__YOUR ASSIGNMENT__. Take each line of the data that contains the string "businesses" and copy it.

::::::::::

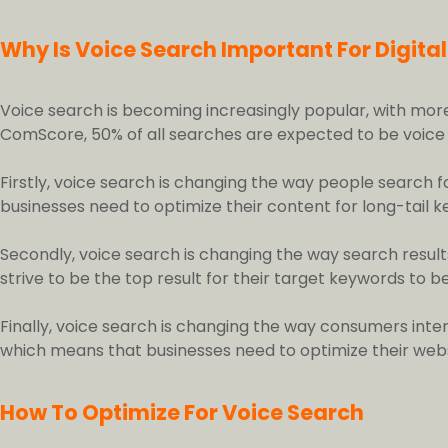
Why Is Voice Search Important For Digita
Voice search is becoming increasingly popular, with mor
ComScore, 50% of all searches are expected to be voice se
Firstly, voice search is changing the way people search 
businesses need to optimize their content for long-tail 
Secondly, voice search is changing the way search result
strive to be the top result for their target keywords to be
Finally, voice search is changing the way consumers inte
which means that businesses need to optimize their webs
How To Optimize For Voice Search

::::::::::

__EXERCISE RESPONSE__.
businesses need to optimize their content for long-tail 
which means that businesses need to optimize their webs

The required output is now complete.